#### EXERCISE DETAILS:
Taking the material as a whole, state how many of its lines contain "kompozitu". Write the number and nothing more.

#### MATERIALS PROVIDED:
■ ■ ■ ■ ■
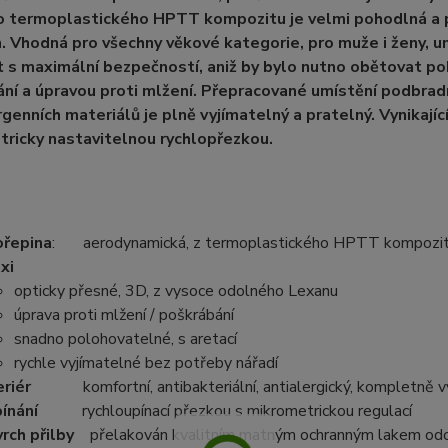
o termoplastického HPTT kompozitu je velmi pohodlná a 
. Vhodná pro všechny věkové kategorie, pro muže i ženy, 
 s maximální bezpečností, aniž by bylo nutno obětovat po
ní a úpravou proti mlžení. Přepracované umístění podbradní
genních materiálů je plně vyjímatelný a pratelný. Vynikajíc
ricky nastavitelnou rychlopřezkou.
řepina
: aerodynamická, z termoplastického HPTT kompozitu, 
xi
opticky přesné, 3D, z vysoce odolného Lexanu
úprava proti mlžení / poškrábání
snadno polohovatelné, s aretací
rychle vyjímatelné bez potřeby nářadí
eriér
komfortní, antibakteriální, antialergický, kompletně vy
ínání
rychloupínací přezkou s mikrometrickou regulací
vrch přilby
přelakován kvalitním matným ochranným lakem od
■ ■ ■ ■ ■
#### SOLVED EXERCISE:
2